7. An EGR control system as claimed in claim 5, in which said intake passageway has a throttle valve rotatably mounted therein, said combined first and second control means further comprises

second passage means providing communication between said fifth chamber and said intake passageway downstream of said throttle valve, and

a check valve disposed in said second passage means and closing said second passage means in response to a suction vacuum in said second passage means below a predetermined value and opening said second passage means in response to a suction vacuum in said second passage means above said predetermined value to prevent said pressure regulating valve from reducing the flow of atmospheric air into said inlet port below a predetermined level during a high speed and low load operating condition of the engine.

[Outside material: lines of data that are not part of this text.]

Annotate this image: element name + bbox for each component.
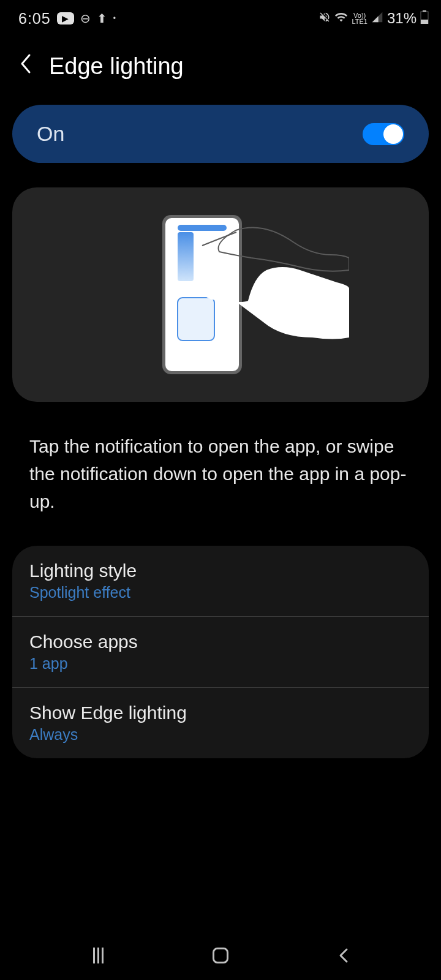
signal-icon bbox=[371, 11, 383, 26]
mute-icon bbox=[318, 11, 331, 26]
toggle-switch[interactable] bbox=[363, 123, 404, 145]
svg-rect-7 bbox=[178, 298, 214, 341]
illustration-card bbox=[12, 187, 429, 402]
navigation-bar bbox=[0, 931, 441, 980]
swipe-illustration bbox=[92, 209, 349, 380]
setting-title: Choose apps bbox=[29, 631, 412, 652]
status-left: 6:05 ▶ ⊖ ⬆ • bbox=[18, 10, 116, 28]
svg-rect-6 bbox=[178, 232, 194, 281]
nav-home-button[interactable] bbox=[202, 943, 239, 968]
svg-rect-4 bbox=[165, 218, 239, 371]
settings-list: Lighting style Spotlight effect Choose a… bbox=[12, 546, 429, 758]
youtube-icon: ▶ bbox=[57, 12, 74, 24]
choose-apps-item[interactable]: Choose apps 1 app bbox=[12, 617, 429, 688]
status-right: Vo)) LTE1 31% bbox=[318, 10, 429, 27]
nav-back-button[interactable] bbox=[325, 943, 361, 968]
setting-value: 1 app bbox=[29, 655, 412, 673]
master-toggle-row[interactable]: On bbox=[12, 105, 429, 163]
volte-icon: Vo)) LTE1 bbox=[352, 12, 367, 24]
setting-value: Always bbox=[29, 726, 412, 744]
description-text: Tap the notification to open the app, or… bbox=[0, 402, 441, 540]
svg-rect-5 bbox=[178, 225, 227, 231]
page-title: Edge lighting bbox=[49, 53, 184, 80]
toggle-knob bbox=[383, 124, 403, 144]
dnd-icon: ⊖ bbox=[80, 11, 91, 26]
setting-value: Spotlight effect bbox=[29, 584, 412, 601]
page-header: Edge lighting bbox=[0, 34, 441, 105]
battery-percentage: 31% bbox=[387, 10, 417, 27]
setting-title: Lighting style bbox=[29, 560, 412, 581]
svg-rect-2 bbox=[421, 20, 428, 24]
show-edge-lighting-item[interactable]: Show Edge lighting Always bbox=[12, 688, 429, 758]
nav-recents-button[interactable] bbox=[80, 943, 116, 968]
wifi-icon bbox=[334, 10, 348, 27]
status-time: 6:05 bbox=[18, 10, 51, 28]
dot-icon: • bbox=[113, 14, 116, 23]
battery-icon bbox=[420, 10, 429, 27]
lighting-style-item[interactable]: Lighting style Spotlight effect bbox=[12, 546, 429, 617]
setting-title: Show Edge lighting bbox=[29, 703, 412, 723]
upload-icon: ⬆ bbox=[97, 11, 107, 26]
status-bar: 6:05 ▶ ⊖ ⬆ • Vo)) LTE1 31% bbox=[0, 0, 441, 34]
toggle-label: On bbox=[37, 122, 64, 146]
back-button[interactable] bbox=[18, 53, 32, 80]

8. An EGR control system as claimed in claim 7, in which said second passage means further communicates with said intake passageway at a location which is on the atmospheric side of the throttle valve fully closed and is varied to the suction vacuum side of the throttle valve opened a certain amount.

9. An EGR control system as claimed in claim 4, in which said combined first and second control means comprises

a second chamber receiving a vacuum,

a third chamber communicating with the atmosphere,

a first flexible diaphragm separating said second and third chambers from each other and operatively connected to said EGR control valve so that said EGR control valve is operated in opposite directions to increase and reduce the pressure in said first chamber in response to decreases and increases in the vacuum in said second chamber, respectively,

a fourth chamber communicating with said first chamber for receiving the pressure therein,

a fifth chamber communicating with said venturi for receiving the venturi vacuum therefrom,

a sixth chamber communicating with the atmosphere,

a seventh chamber communicating with said second chamber,

a second flexible diaphragm separating said fourth and fifth chambers from each other,

a third flexible diaphragm separating said fifth and sixth chambers from each other

a fourth flexible diaphragm separating said sixth and seventh chambers from each other and fixedly connected to said third diaphragm and formed therethrough with an aperture which provides communication between said sixth and seventh chambers,

passage means communicating with a vacuum source and having

an open end located in said seventh chamber and near said aperture and able to project into said sixth chamber through said aperture,

a control valve disposed in said sixth chamber movably relative to said aperture and said open end to close and open same,

a spring pressing said control valve against said fourth diaphragm so that said control valve closes said aperture and is moved by said third and fourth diaphragms in one direction to increase the degree of opening of said open end in accordance with increases in a venturi vacuum in said fifth chamber above a second predetermined value and said control valve closes said open end and is moved by said third and fourth diaphragms in another direction to be moved by said passage means to increase the degree of opening of said aperture in accordance with decreases in a venturi vacuum in said fifth chamber below said second predetermined value, and

a lever rotatably located in said fifth chamber and engaging against said third diaphragm, said second diaphragm being operatively connected to said lever so that said lever causes said third and fourth diaphragms to move said control valve in said one direction with said control valve closing said aperture in accordance with increases in a pressure in said fourth chamber above a third predetermined value and in said another direction with said control valve opening said aperture in accordance with decreases in a pressure in said fourth chamber below said third predetermined value.